Stanford XCS224U: NLU I Information Retrieval, Part 3: IR metrics I Spring 2023

Welcome back everyone. This is part 3 in our series on information retrieval. In part 2, we talked about classical IR models. I hope that gave you a sense for how IR systems work and we're now in a good position to think about how to evaluate them. That is the topic of IR metrics.

Right at the start, I want to emphasize that there are many ways in which we can assess the quality of IR systems. Of course, inevitably, we'll end up focused on accuracy style metrics. They're prominent in the literature and they are an important aspect of system quality. But there are many other things we should think about for IR systems particularly when they are deployed.

For example, in industrial context, latency is often incredibly important. Latency is the time it takes to execute a single query. In industrial context, latency constraints are often very tight. Users expect low latency systems and as a result, high latency systems are basically non-starters no matter how accurate they are.

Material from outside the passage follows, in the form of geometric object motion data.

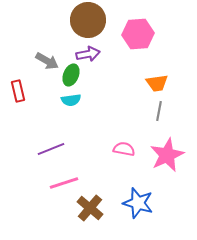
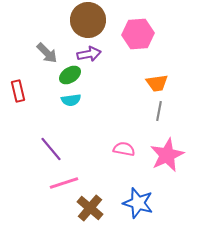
purple arrow: moved 1 px right
gray arrow: moved 8 px up; rotated 15 degrees clockwise
green ellipse: moved 1 px left; rotated 35 degrees clockwise
purple line: rotated 72 degrees clockwise
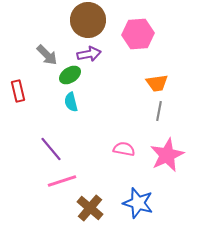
gray arrow: moved 2 px down
cyan semicircle: moved 2 px down; rotated 84 degrees clockwise
pink line: moved 2 px left, 2 px up
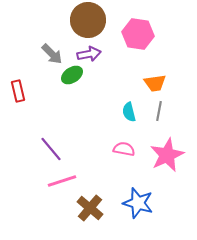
pink hexagon: rotated 12 degrees clockwise
gray arrow: moved 5 px right, 1 px up
green ellipse: moved 2 px right
orange trapezoid: moved 2 px left
cyan semicircle: moved 58 px right, 10 px down
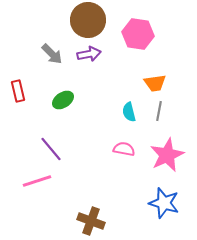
green ellipse: moved 9 px left, 25 px down
pink line: moved 25 px left
blue star: moved 26 px right
brown cross: moved 1 px right, 13 px down; rotated 20 degrees counterclockwise
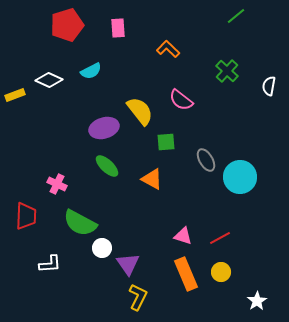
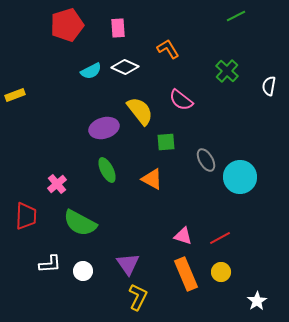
green line: rotated 12 degrees clockwise
orange L-shape: rotated 15 degrees clockwise
white diamond: moved 76 px right, 13 px up
green ellipse: moved 4 px down; rotated 20 degrees clockwise
pink cross: rotated 24 degrees clockwise
white circle: moved 19 px left, 23 px down
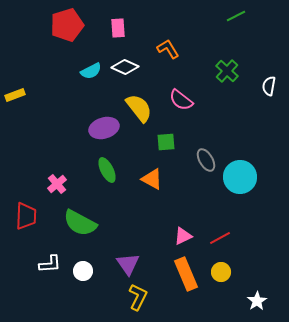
yellow semicircle: moved 1 px left, 3 px up
pink triangle: rotated 42 degrees counterclockwise
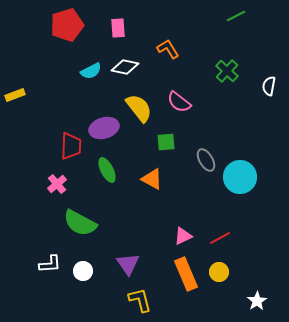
white diamond: rotated 12 degrees counterclockwise
pink semicircle: moved 2 px left, 2 px down
red trapezoid: moved 45 px right, 70 px up
yellow circle: moved 2 px left
yellow L-shape: moved 2 px right, 3 px down; rotated 40 degrees counterclockwise
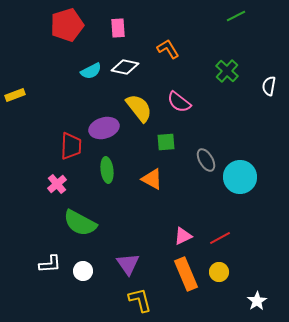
green ellipse: rotated 20 degrees clockwise
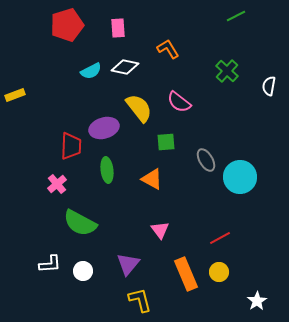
pink triangle: moved 23 px left, 6 px up; rotated 42 degrees counterclockwise
purple triangle: rotated 15 degrees clockwise
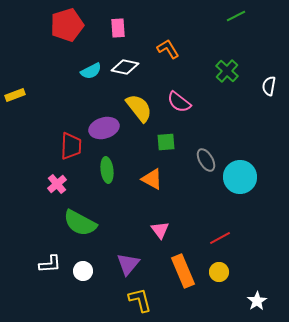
orange rectangle: moved 3 px left, 3 px up
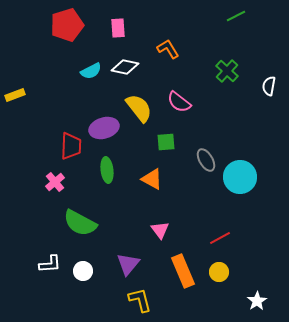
pink cross: moved 2 px left, 2 px up
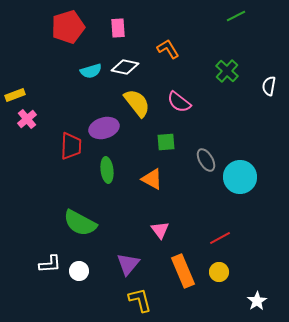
red pentagon: moved 1 px right, 2 px down
cyan semicircle: rotated 10 degrees clockwise
yellow semicircle: moved 2 px left, 5 px up
pink cross: moved 28 px left, 63 px up
white circle: moved 4 px left
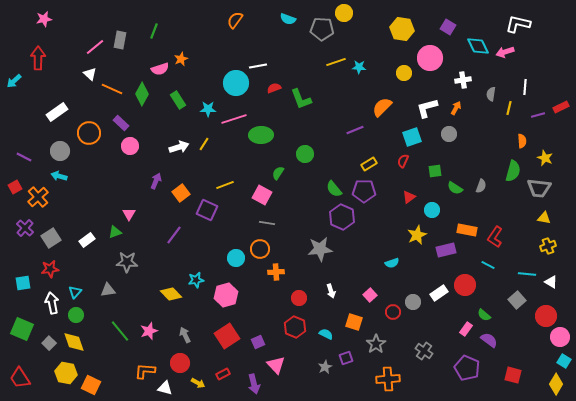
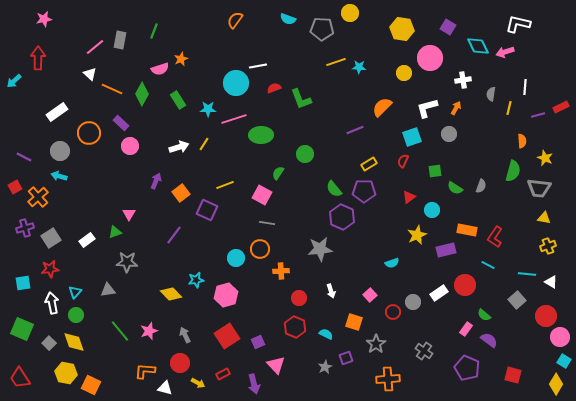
yellow circle at (344, 13): moved 6 px right
purple cross at (25, 228): rotated 30 degrees clockwise
orange cross at (276, 272): moved 5 px right, 1 px up
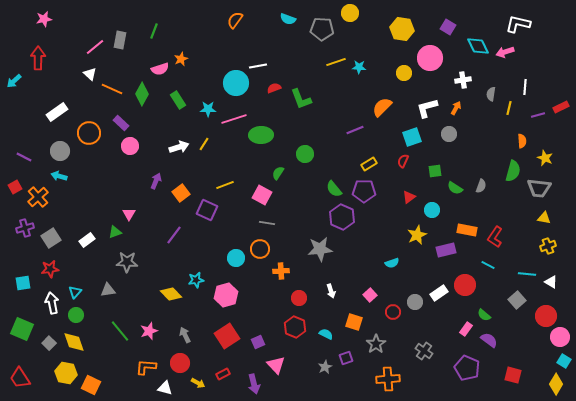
gray circle at (413, 302): moved 2 px right
orange L-shape at (145, 371): moved 1 px right, 4 px up
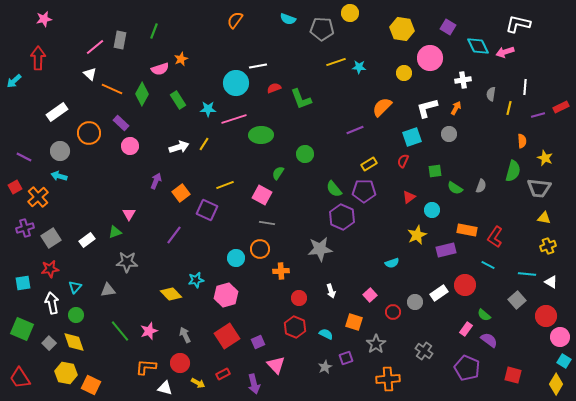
cyan triangle at (75, 292): moved 5 px up
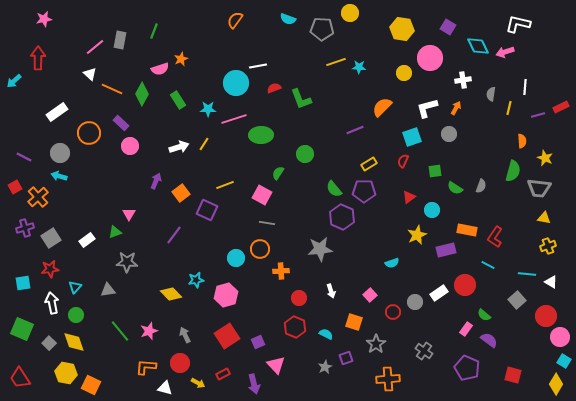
gray circle at (60, 151): moved 2 px down
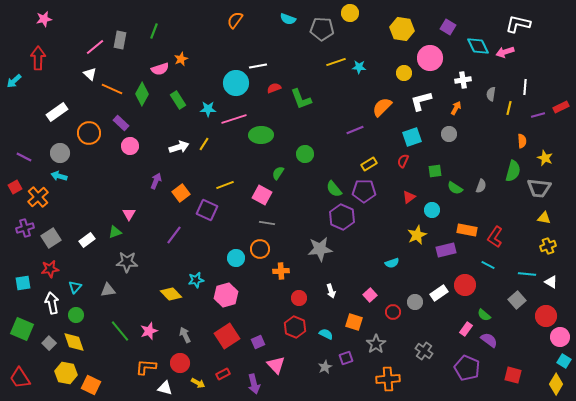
white L-shape at (427, 108): moved 6 px left, 7 px up
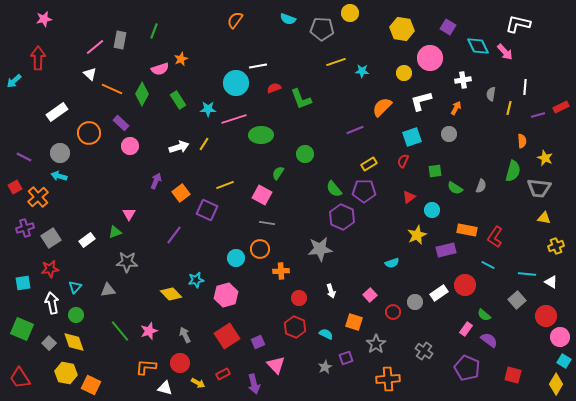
pink arrow at (505, 52): rotated 114 degrees counterclockwise
cyan star at (359, 67): moved 3 px right, 4 px down
yellow cross at (548, 246): moved 8 px right
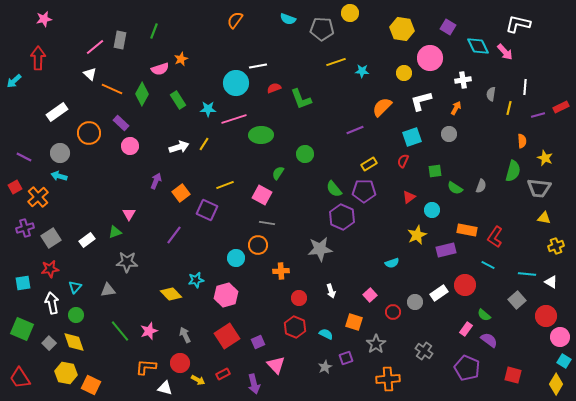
orange circle at (260, 249): moved 2 px left, 4 px up
yellow arrow at (198, 383): moved 3 px up
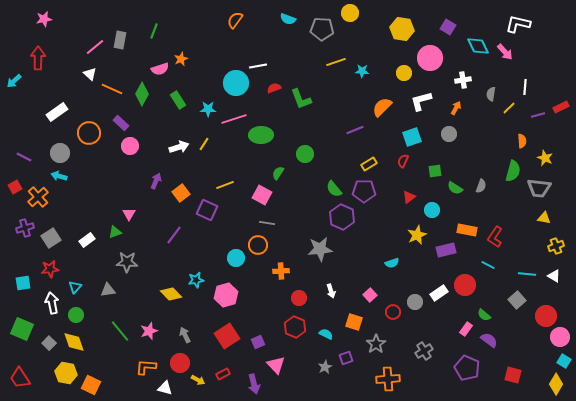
yellow line at (509, 108): rotated 32 degrees clockwise
white triangle at (551, 282): moved 3 px right, 6 px up
gray cross at (424, 351): rotated 24 degrees clockwise
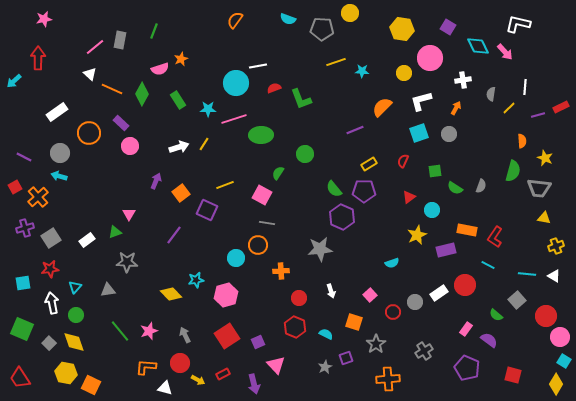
cyan square at (412, 137): moved 7 px right, 4 px up
green semicircle at (484, 315): moved 12 px right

You often see accuracy and latency paired as crucial aspects of system performance. Throughput is similar. Throughput is the total queries served in a fixed time, maybe via batch processing. That's related to latency, but it could trade off against latency. You might decide to sacrifice some per query speed in order to process batches of examples efficiently.

Whether you favor latency or throughput might depend on how users interact with your system. Flops is a hardware agnostic measure of total compute resources. This could be a good holistic measure. It might be hard to measure and hard to reason about, but it could be a good summary number.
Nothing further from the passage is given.